I use GATK to make variants calling on exome sequencing data from human tumor samples, and have been using GATK for a few months now. In the VQSR step, I use the Mills_and_1000G_gold_standard.indels.hg19.vcf and dbsnp_137.hg19.vcf to filter out those common SNPs/Indels. I additionally use GATK's SelectVariant walker to select only variants. At the end of the GATK run, I still have about 2000 SNPs for the samples.

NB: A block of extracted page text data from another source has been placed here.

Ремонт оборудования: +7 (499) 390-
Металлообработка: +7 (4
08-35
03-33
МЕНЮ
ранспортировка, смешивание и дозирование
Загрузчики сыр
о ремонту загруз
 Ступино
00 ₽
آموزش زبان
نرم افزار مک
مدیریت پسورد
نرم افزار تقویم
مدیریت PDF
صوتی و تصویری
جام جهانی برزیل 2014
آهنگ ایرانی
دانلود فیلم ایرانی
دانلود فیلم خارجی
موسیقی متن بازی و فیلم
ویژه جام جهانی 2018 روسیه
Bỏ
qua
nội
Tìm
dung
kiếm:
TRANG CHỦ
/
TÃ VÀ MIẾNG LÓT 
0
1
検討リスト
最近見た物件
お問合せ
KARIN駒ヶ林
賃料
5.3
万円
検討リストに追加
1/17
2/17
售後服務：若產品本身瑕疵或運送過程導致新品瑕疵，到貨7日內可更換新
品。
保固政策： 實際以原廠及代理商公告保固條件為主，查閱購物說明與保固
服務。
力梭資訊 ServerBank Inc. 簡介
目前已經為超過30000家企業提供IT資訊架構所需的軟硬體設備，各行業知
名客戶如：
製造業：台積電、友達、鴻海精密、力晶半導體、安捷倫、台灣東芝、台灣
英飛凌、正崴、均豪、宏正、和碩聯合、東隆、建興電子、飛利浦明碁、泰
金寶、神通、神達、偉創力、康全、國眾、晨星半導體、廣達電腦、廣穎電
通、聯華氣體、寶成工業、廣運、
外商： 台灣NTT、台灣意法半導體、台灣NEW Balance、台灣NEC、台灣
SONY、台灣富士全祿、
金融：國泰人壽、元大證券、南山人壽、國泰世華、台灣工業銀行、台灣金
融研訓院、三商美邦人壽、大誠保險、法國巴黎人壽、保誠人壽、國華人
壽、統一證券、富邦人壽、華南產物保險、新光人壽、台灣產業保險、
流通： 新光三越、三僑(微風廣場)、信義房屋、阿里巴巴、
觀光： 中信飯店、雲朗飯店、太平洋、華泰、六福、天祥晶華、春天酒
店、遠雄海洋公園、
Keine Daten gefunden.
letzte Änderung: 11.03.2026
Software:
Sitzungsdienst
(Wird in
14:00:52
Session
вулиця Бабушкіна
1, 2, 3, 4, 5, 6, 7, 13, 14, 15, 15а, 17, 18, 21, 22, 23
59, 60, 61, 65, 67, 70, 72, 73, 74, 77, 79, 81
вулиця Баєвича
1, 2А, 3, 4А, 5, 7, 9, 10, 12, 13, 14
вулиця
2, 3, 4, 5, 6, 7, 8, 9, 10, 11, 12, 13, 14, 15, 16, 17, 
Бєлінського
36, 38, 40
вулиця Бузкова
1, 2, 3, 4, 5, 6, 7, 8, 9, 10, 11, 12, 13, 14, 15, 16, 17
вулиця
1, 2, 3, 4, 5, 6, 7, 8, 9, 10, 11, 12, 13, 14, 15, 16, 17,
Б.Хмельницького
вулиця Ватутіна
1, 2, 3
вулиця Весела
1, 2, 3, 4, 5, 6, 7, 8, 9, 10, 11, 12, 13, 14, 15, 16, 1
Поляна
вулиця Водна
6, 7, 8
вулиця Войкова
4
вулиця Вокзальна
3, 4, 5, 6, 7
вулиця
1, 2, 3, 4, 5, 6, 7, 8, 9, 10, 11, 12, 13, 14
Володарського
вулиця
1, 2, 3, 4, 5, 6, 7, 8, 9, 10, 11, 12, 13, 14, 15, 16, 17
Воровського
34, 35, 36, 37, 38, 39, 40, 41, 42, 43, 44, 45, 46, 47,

This number of mutations is not quite workable for biologists who do wet experiments, so I am always asked to narrow down the list of variants. I used the Polyphen2 score as a guide for the data filtration. The choice of a polyphen cut-off score is arbitrary - I use a minimum of 0.6, but it's hard to justify why I did not choose a different score. I want to do this filtration part more objectively without losing those correct and meaningful variants.
I've heard people use dbSNP 130 vcf and NHLBI exome seq data http://evs.gs.washington.edu/EVS/#tabs-7 to filter the VCF results. It looks to me people are trying to filter out those previously identified variants as many as possible - just to get the variants uniquely identified in their samples. I am a little bit concerned about the way of this practice. Unique variants may not tell a whole picture of what's going on in the tumor samples. So I would like to discuss with you guys what's the best practice of filtering VCF for meaningful research.
Do you also have paired normal samples from the sample subject? If so, you could filter out germline variants and keep only somatic variants for your tumor samples.